The Pharmcakinetics of an Older Adult

A

Pharmacokinetics
 Absorption – Slowing of the GI tract
These include a decrease in small-bowel surface area, slowed gastric emptying, reduced gastric blood flow, and a 5% to 10% decrease in gastric acid production.

 Distribution – Decreased available protein
Aging can significantly alter drug distribution. With aging, adults experience a decline in muscle mass and a 20% to 40% increase in fat. The increase in body fat means lipid-soluble drugs have a greater volume of distribution, increased drug storage, reduced elimination, and a prolonged period of action

 Metabolism – Decreased liver function
Older adults are pout at risk for drug toxicity
Hepatic blood flow in the older adult may be decreased by 40%; aging also results in a 15% to 30% decrease in liver size and a reduction in cytochrome P450 (CYP450) enzyme activity, which is responsible for the breakdown of drugs. Drug clearance by hepatic metabolism can be reduced by these age-related changes. A reduction in hepatic metabolism can decrease first-pass metabolism and can prolong drug half-life, resulting in increased drug levels and potential drug toxicity. Nurses must be aware of these metabolic changes and must monitor response to drug therapy to avoid adverse reactions.

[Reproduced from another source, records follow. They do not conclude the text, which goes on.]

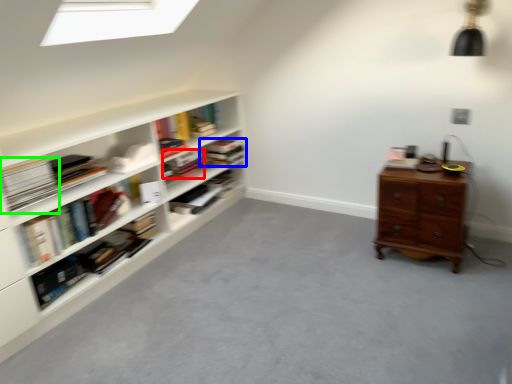 Question: Considering the real-world distances, which object is farthest from book (highlighted by a red box)? book (highlighted by a blue box) or paperback book (highlighted by a green box)?

Choices:
 (A) book
 (B) paperback book

Answer: (B) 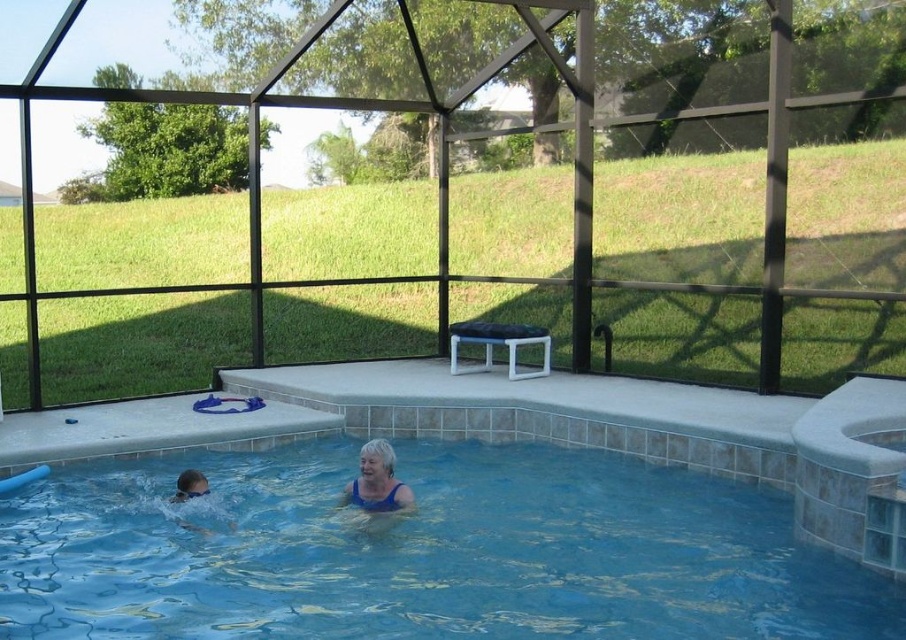 Question: Which object appears closest to the camera in this image?

Choices:
 (A) smooth blue swim cap at lower left
 (B) blue glossy water at center

Answer: (B)

Question: Which of the following is the farthest from the observer?

Choices:
 (A) (272, 461)
 (B) (204, 490)

Answer: (A)

Question: Can you confirm if blue glossy water at center is thinner than smooth blue swim cap at lower left?

Choices:
 (A) no
 (B) yes

Answer: (A)

Question: Considering the relative positions of blue glossy water at center and smooth blue swim cap at lower left in the image provided, where is blue glossy water at center located with respect to smooth blue swim cap at lower left?

Choices:
 (A) above
 (B) below

Answer: (B)

Question: Which of the following is the farthest from the observer?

 Excretion – Decreased kidney function
Renal excretion of drugs decreases with age. Excretion is altered by age-related changes in kidney function, such as decreased renal size and volume, which differ for each individual.
Changes in kidney function affect many drugs, leading to a prolonged half-life and elevated drug levels. Changes in kidney function require dosage adjustment, especially if the drug has a narrow therapeutic range.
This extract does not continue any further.